Field	Required	Description
`name`	Yes	Human-readable rule name
`id`	Yes	Unique identifier (e.g., `ghost.openai.1`)
`description`	Yes	User-facing explanation
`tags`	Yes	Categories for filtering and organization
`pattern`	Yes	Regex pattern (supports extended `(?x)` syntax with comments)

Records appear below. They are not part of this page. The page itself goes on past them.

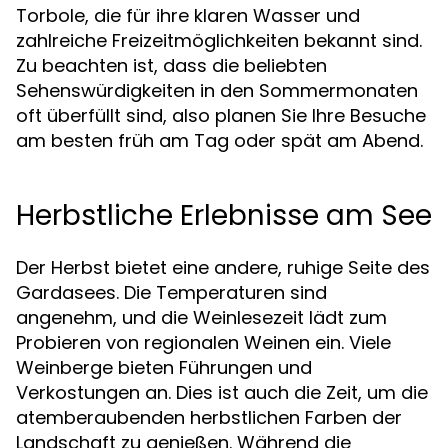
Torbole, die für ihre klaren Wasser und
zahlreiche Freizeitmöglichkeiten bekannt sind.
Zu beachten ist, dass die beliebten
Sehenswürdigkeiten in den Sommermonaten
oft überfüllt sind, also planen Sie Ihre Besuche
am besten früh am Tag oder spät am Abend.
Herbstliche Erlebnisse am See
Der Herbst bietet eine andere, ruhige Seite des
Gardasees. Die Temperaturen sind
angenehm, und die Weinlesezeit lädt zum
Probieren von regionalen Weinen ein. Viele
Weinberge bieten Führungen und
Verkostungen an. Dies ist auch die Zeit, um die
atemberaubenden herbstlichen Farben der
Landschaft zu genießen. Während die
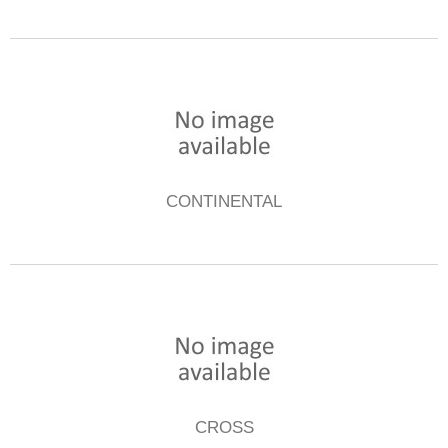
CONTINENTAL
CROSS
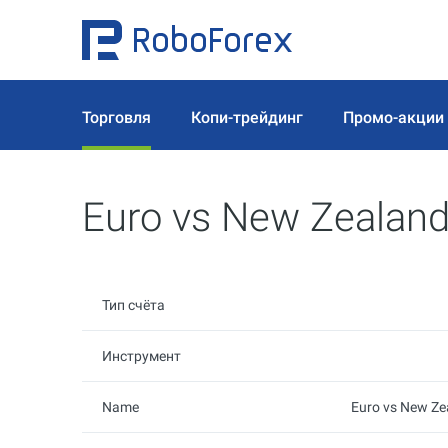
Торговля
Копи-трейдинг
Промо-акции
Euro vs New Zealand
Тип счёта
Инструмент
Name
Euro vs New Ze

`entropy`	Yes	Minimum Shannon entropy threshold
`redact`	Yes	`[prefix_chars, suffix_chars]` for output redaction
`tests`	Yes	`assert` (should match) and `assert_not` (should not match) test cases
`history`	Yes	Changelog entries (at least one required)

Skill integration

When used through the scan-secrets skill, Poltergeist's JSON output feeds into AI context assessment. The skill parses matches into candidates, assesses each one (real vs. placeholder, hardcoded vs. environment variable, production vs. test), and writes confirmed findings with severity assessments and remediation guidance. See Secret scanning for details.